Elric bowed politely. "Lord Teshwan-my Lords of Chaos."
They returned his bow by slightly inclining their heads and broadening a trifle their sardonic, crooked smiles.
"Come, " said Teshwan briskly, "sit here beside me and I will inform you of what we expect. You are more favoured than others have been, Elric, and, in truth, I welcomed the opportunity given me by my vengeful servant Slorg before he died."
Elric climbed upon the dais and seated himself in the chair which appeared beside Teshwan. About him the walls of flame soared and tumbled, mumbled and roared. Sometimes shadow engulfed them, sometimes they were bathed in light. For a while they all sat in silence, pondering.
At last Teshwan spoke.
"Now, " he said decisively. "Here's the situation in which we have decided to place you. You may leave only if you can create something which it has never occurred to us to create."
"But you, surely, are the Masters of Creation?" said Elric in puzzlement. "How may I do this?"

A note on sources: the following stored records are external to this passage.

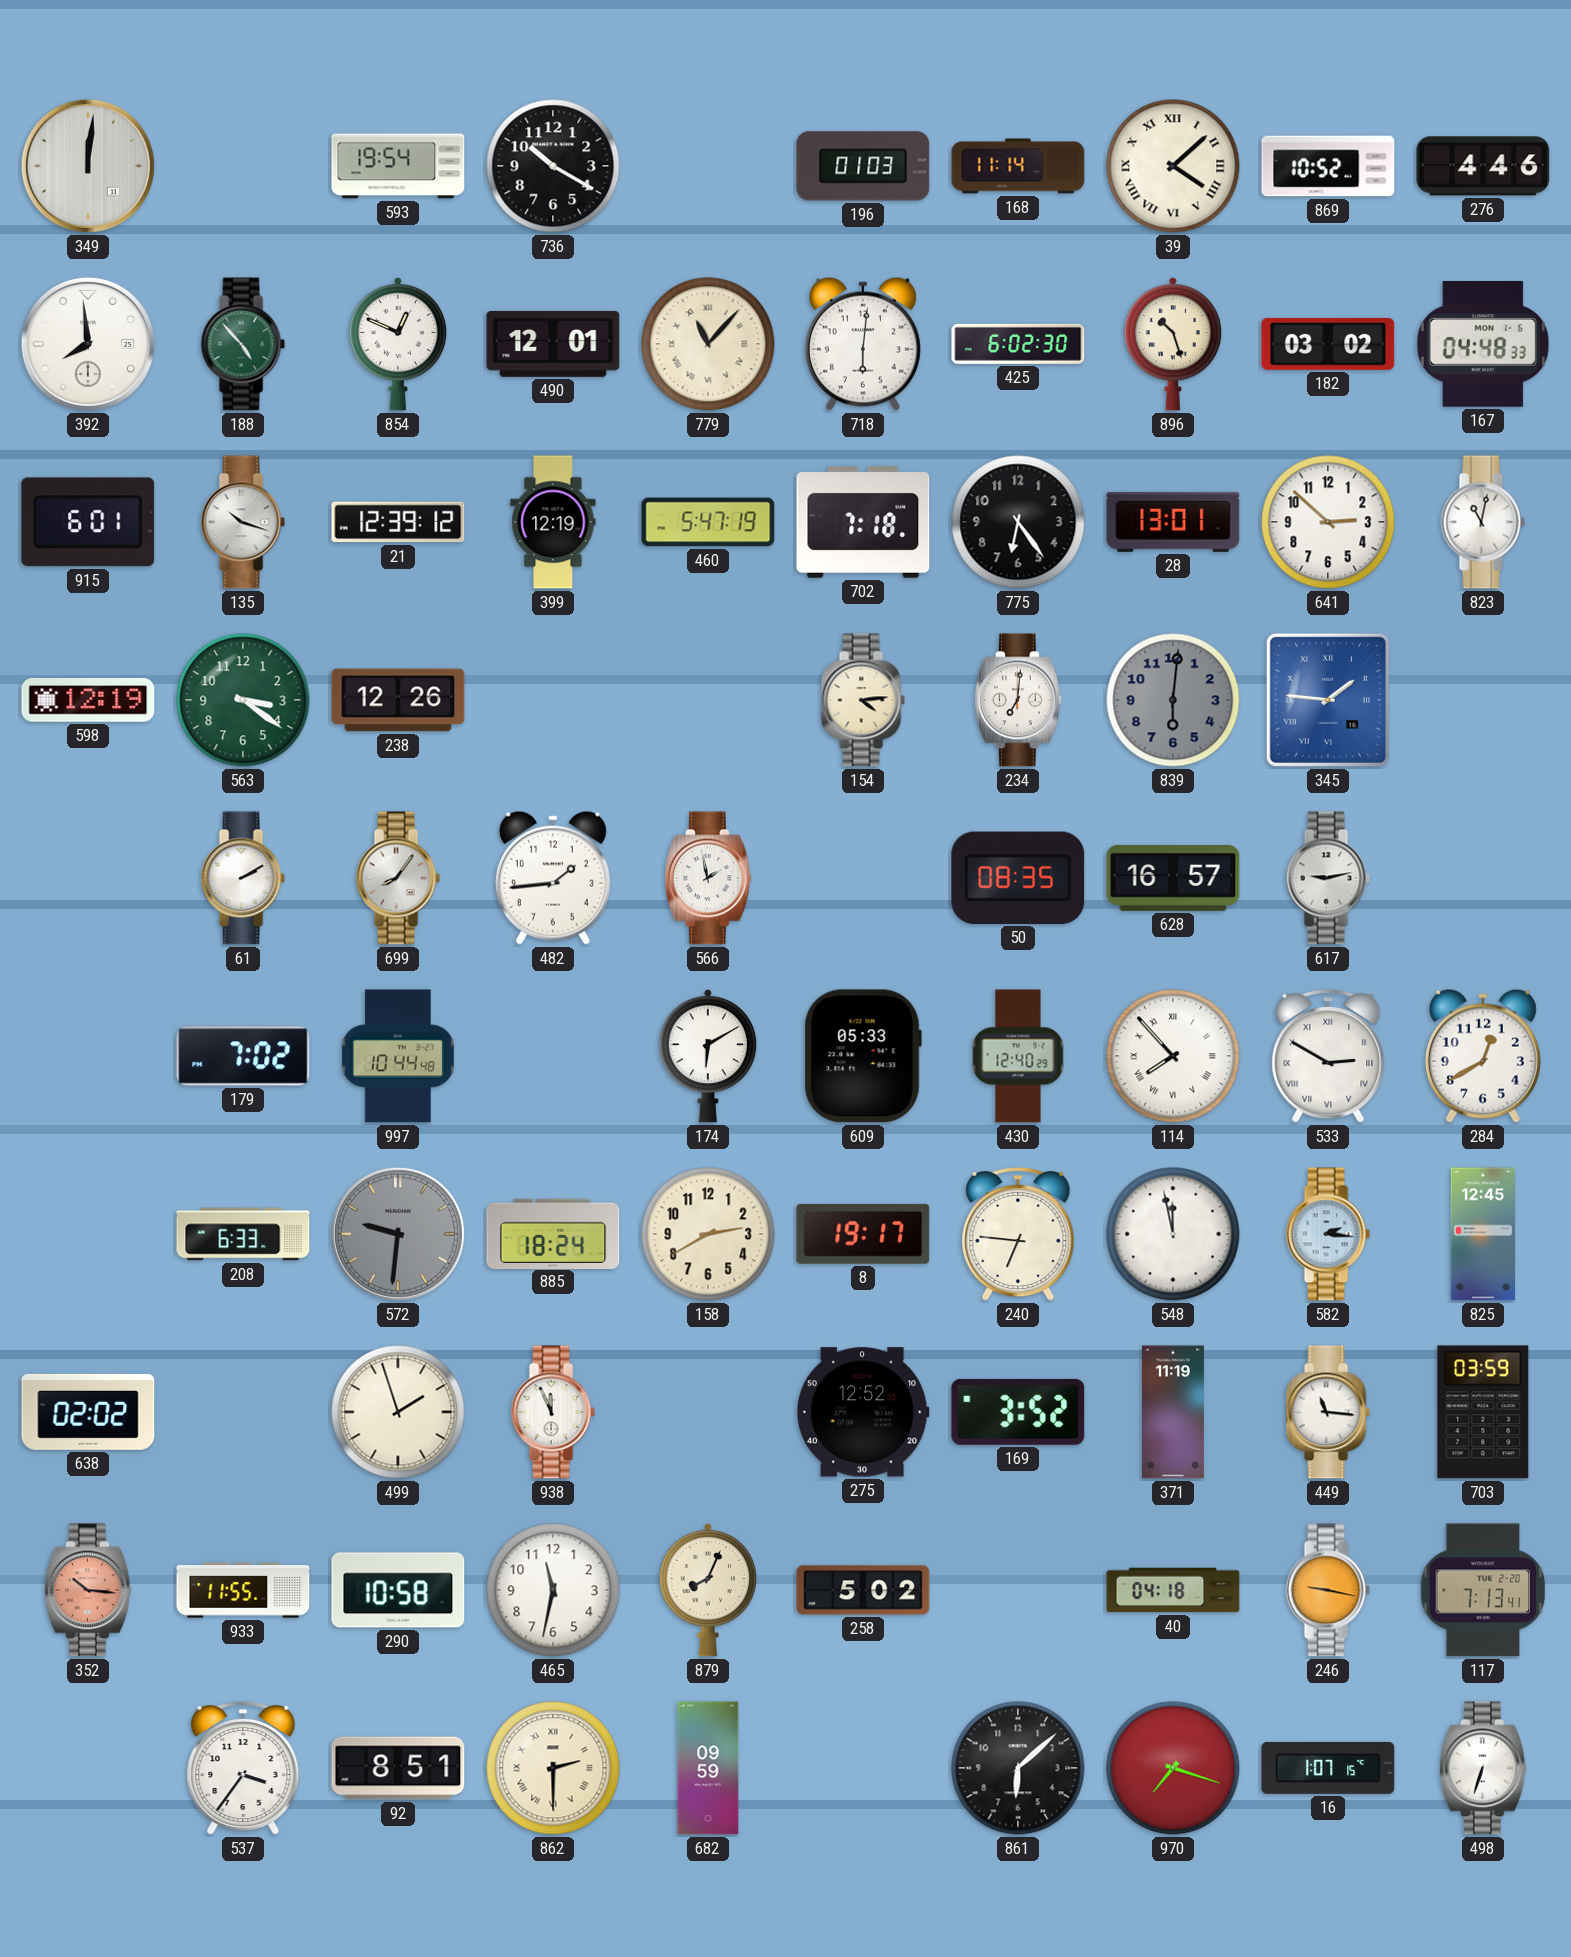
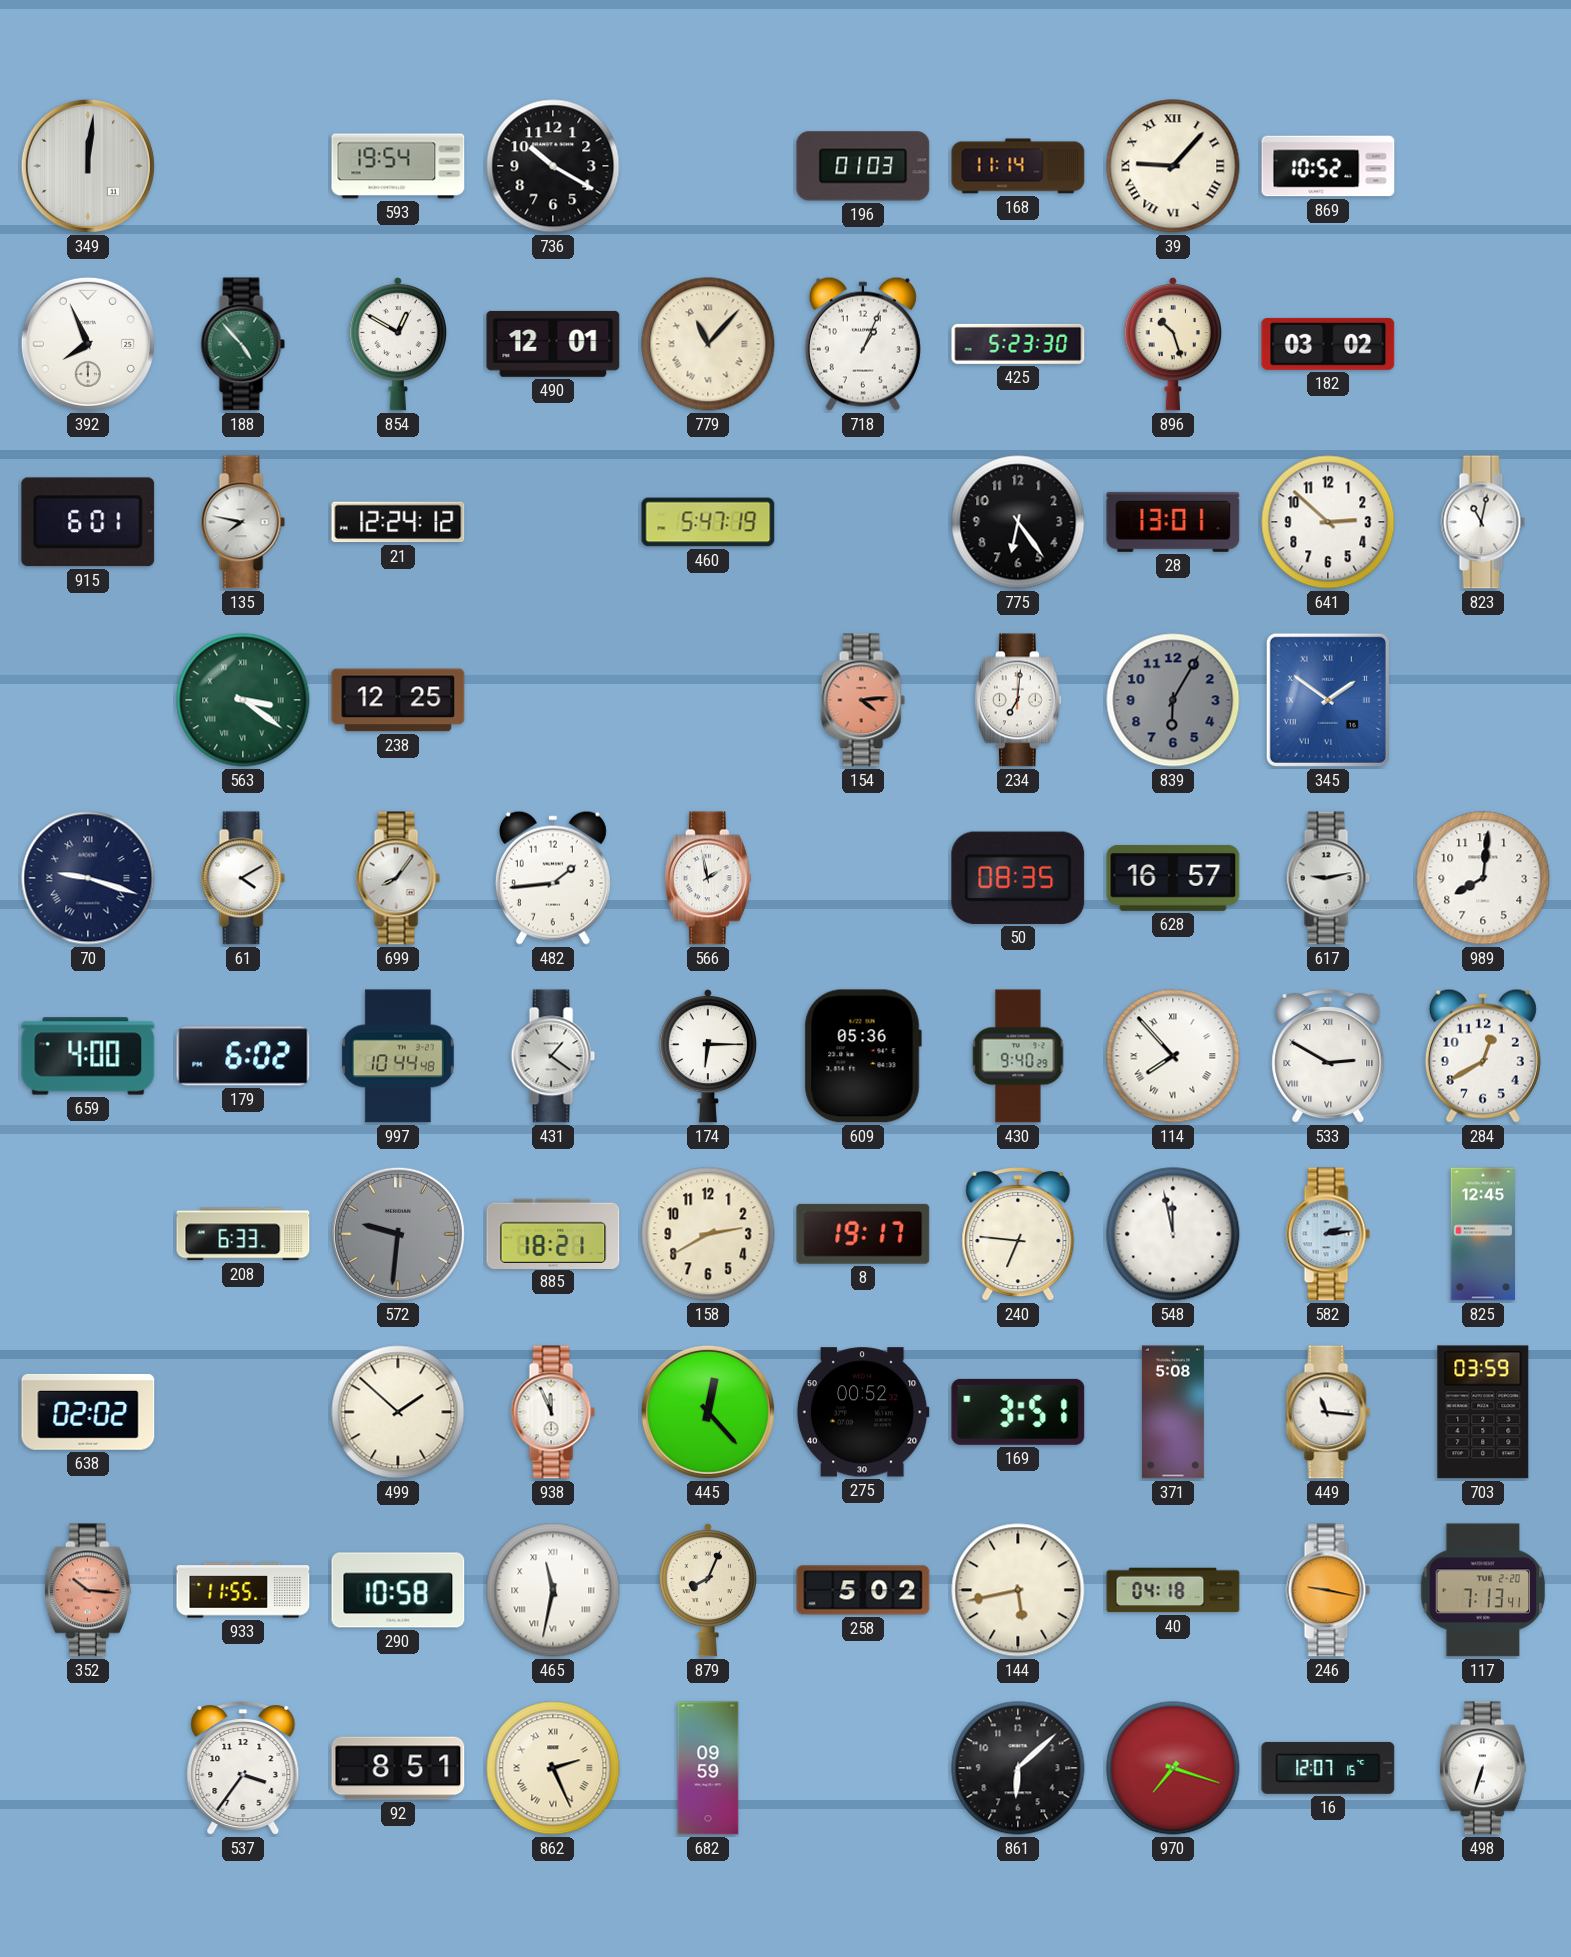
39: 4:08 -> 9:07
276: 4:46 -> none
392: 7:59 -> 7:56
854: 12:49 -> 12:50
718: 6:01 -> 1:04
425: 6:02 -> 5:23
167: 04:48 -> none
135: 10:18 -> 7:47
21: 12:39 -> 12:24
399: 12:19 -> none
702: 7:18 -> none
598: 12:19 -> none
563 numerals: Arabic -> Roman
238: 12:26 -> 12:25
154 dial: cream -> salmon
839: 6:01 -> 6:05
345: 1:46 -> 1:51
70: none -> 9:18
61: 2:10 -> 4:10
989: none -> 8:01
659: none -> 4:00
179: 7:02 -> 6:02
431: none -> 1:21
174: 6:10 -> 6:15
609: 05:33 -> 05:36
430: 12:40 -> 9:40
885: 18:24 -> 18:21
582: 2:16 -> 2:14
499: 1:57 -> 1:52
445: none -> 12:23
275: 12:52 -> 00:52
169: 3:52 -> 3:51
371: 11:19 -> 5:08
465 numerals: Arabic -> Roman
144: none -> 5:43
862: 2:30 -> 2:26
16: 1:07 -> 12:07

"Your first statement is not strictly true and in qualifying it I can give you a hint of the answer to your question. We of Chaos cannot make anything new-we may only experiment with combinations of that already created. Do you understand?"
"I do, " said Elric.
"Only the Greatest Power, of which we know little more than do humans, can create fresh conceptions. The Greatest Power holds both Law and Chaos in perpetual balance, making us war only so that the scale will not be tilted too far to one side. We wish not for power-only for variety. Thus every time we weary of our domain and let our old creations fade and conceive new ones. If you can bring a fresh element to our domain, we shall free you. We create jokes and paradoxes. Conceive a better joke and a better paradox for our entertainment and you may leave here."